The focus, at this point, is on taking a simple rogue-like and hacking 
"educational drills" into it.  Whatever the "tomes" look like, and 
whatever the "questions" look like, that's what the focus will be. 
Ideally, this should be completely config-file driven, so that content can 
be dropped in.

The vision is that "content / drill / assessment" can be complete within a 
single game.  Imagine running "mongo.py --module=4gm-fractions-2" and 
you'll see the direction I'm heading.

I'm *desperately* hoping to get something that shows what I'm talking 
about here in the next day or two -- but if not, I'll just upload what I 
have, and you can figure it out for yourself.  :)

> Graphical or text only? It might be helpful to shoot for a game that's 
> as visual as possible, making it more portable across languages and 
> cultures. Has there been much thought given to that as an option?

Go download and play "Mines of Elderlore" now:

http://roguebasin.roguelikedevelopment.org/index.php?title=Mines_of_Elderlore

Now imagine that before successfully attacking any monster, or drinking a 
health potion, or performing some other important gameplay function, you 
must answer a question of some kind.  My emphasis was to find a Free 
Software codebase that was simple, in Python, already worked, and could be 
easily hacked.  Hacked being the key word there.

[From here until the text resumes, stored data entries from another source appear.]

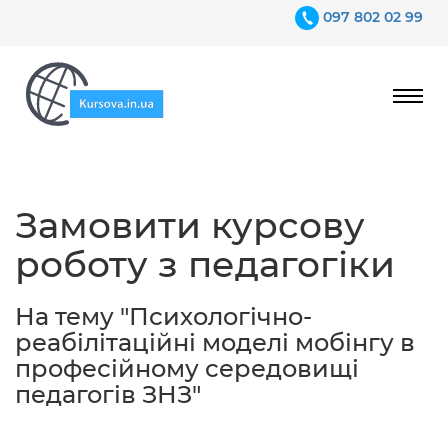
097 802 02 99
Ціни
Замовити курсову
Гарантії
роботу з педагогіки
Відгуки
Контакти
На тему "Психологічно-
реабілітаційні моделі мобінгу в
професійному середовищі
педагогів ЗНЗ"
097 802 02 99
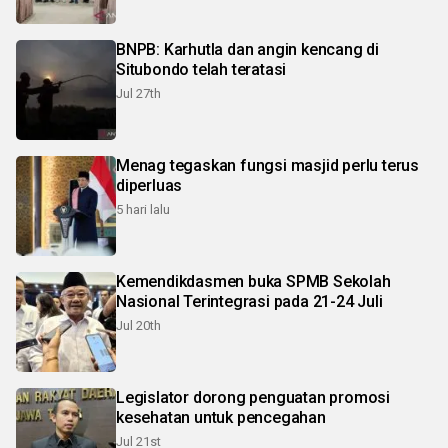
BNPB: Karhutla dan angin kencang di
Situbondo telah teratasi
Jul 27th
Menag tegaskan fungsi masjid perlu terus
diperluas
5 hari lalu
Kemendikdasmen buka SPMB Sekolah
Nasional Terintegrasi pada 21-24 Juli
Jul 20th
Legislator dorong penguatan promosi
kesehatan untuk pencegahan
Jul 21st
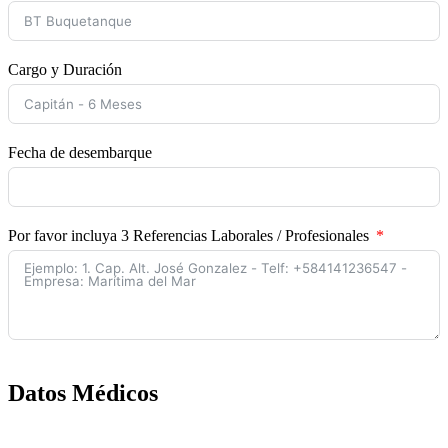
Cargo y Duración
Fecha de desembarque
Por favor incluya 3 Referencias Laborales / Profesionales
Datos Médicos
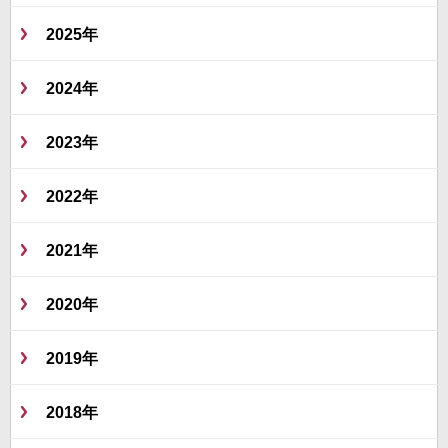
2025年
2024年
2023年
2022年
2021年
2020年
2019年
2018年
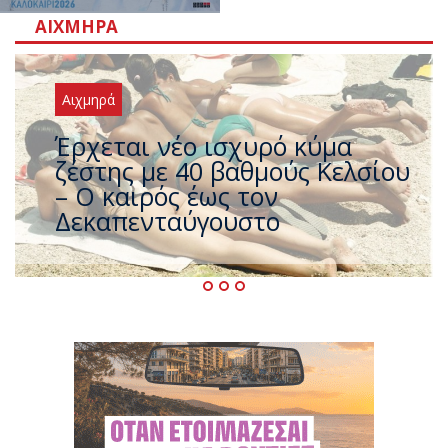
ΑΙΧΜΗΡΆ
Αιχμηρά
Άφαντος ο Τσίπρας… την ώρα
που η χώρα καίγεται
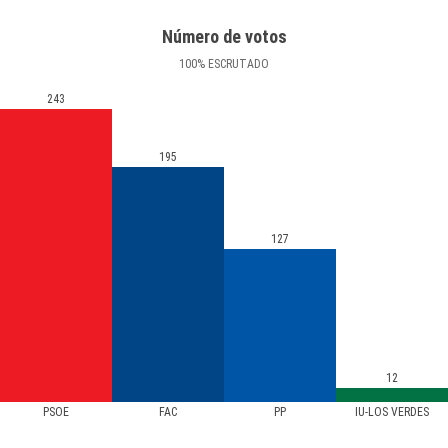
Número de votos
100
%
ESCRUTADO
243
195
127
12
PSOE
FAC
PP
IU-LOS VERDES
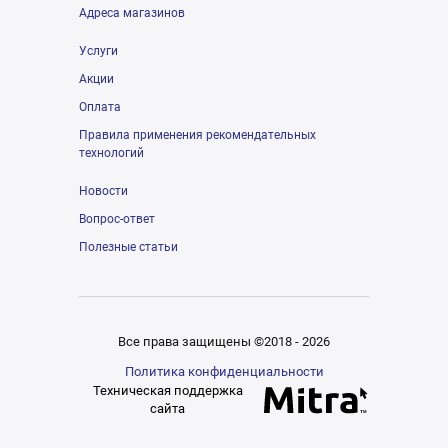
Адреса магазинов
Услуги
Акции
Оплата
Правила применения рекомендательных
технологий
Новости
Вопрос-ответ
Полезные статьи
Все права защищены ©2018 - 2026
Политика конфиденциальности
Техническая поддержка
сайта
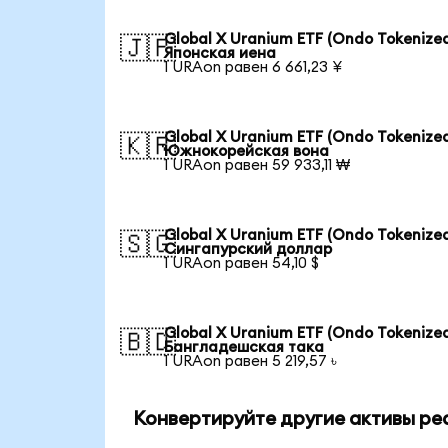
Global X Uranium ETF (Ondo Tokenized
🇯🇵
Японская иена
1 URAon равен 6 661,23 ¥
Global X Uranium ETF (Ondo Tokenized
🇰🇷
Южнокорейская вона
1 URAon равен 59 933,11 ₩
Global X Uranium ETF (Ondo Tokenized
🇸🇬
Сингапурский доллар
1 URAon равен 54,10 $
Global X Uranium ETF (Ondo Tokenized
🇧🇩
Бангладешская така
1 URAon равен 5 219,57 ৳
Конвертируйте другие активы ре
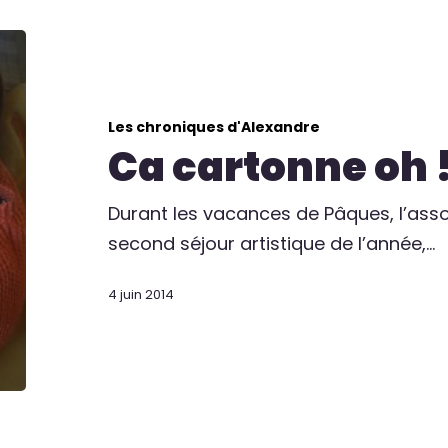
Les chroniques d'Alexandre
Ca cartonne oh 
Durant les vacances de Pâques, l’asso
second séjour artistique de l’année,…
4 juin 2014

> Has there been much of an effort to see what's gone before when 
> designing Mongo?  Have folks hit the ACM SIGGRAPH library on education 
> and games, the serious games or games 4 change mail lists and archives 
> to look at other efforts?  The students can be tasked to do a lot of 
> background design research to help look at these types of things as well 
> as do technical and content work.

Nothing at all.  :)

Mongo is my half-baked idea.  I think it's got some good instincts, but 
I'm certainly no game designer, and I am in no way married to it.  So long 
as the output is completely Free and Open Source, focuses on delivering 
educational content in a self-contained, modular way that clearly maps to 
concepts identified in curriculum frameworks, and is written in a language 
that the typical bright 14-year-old kid can hack (which is why I lean 
towards Python), I will be delighted.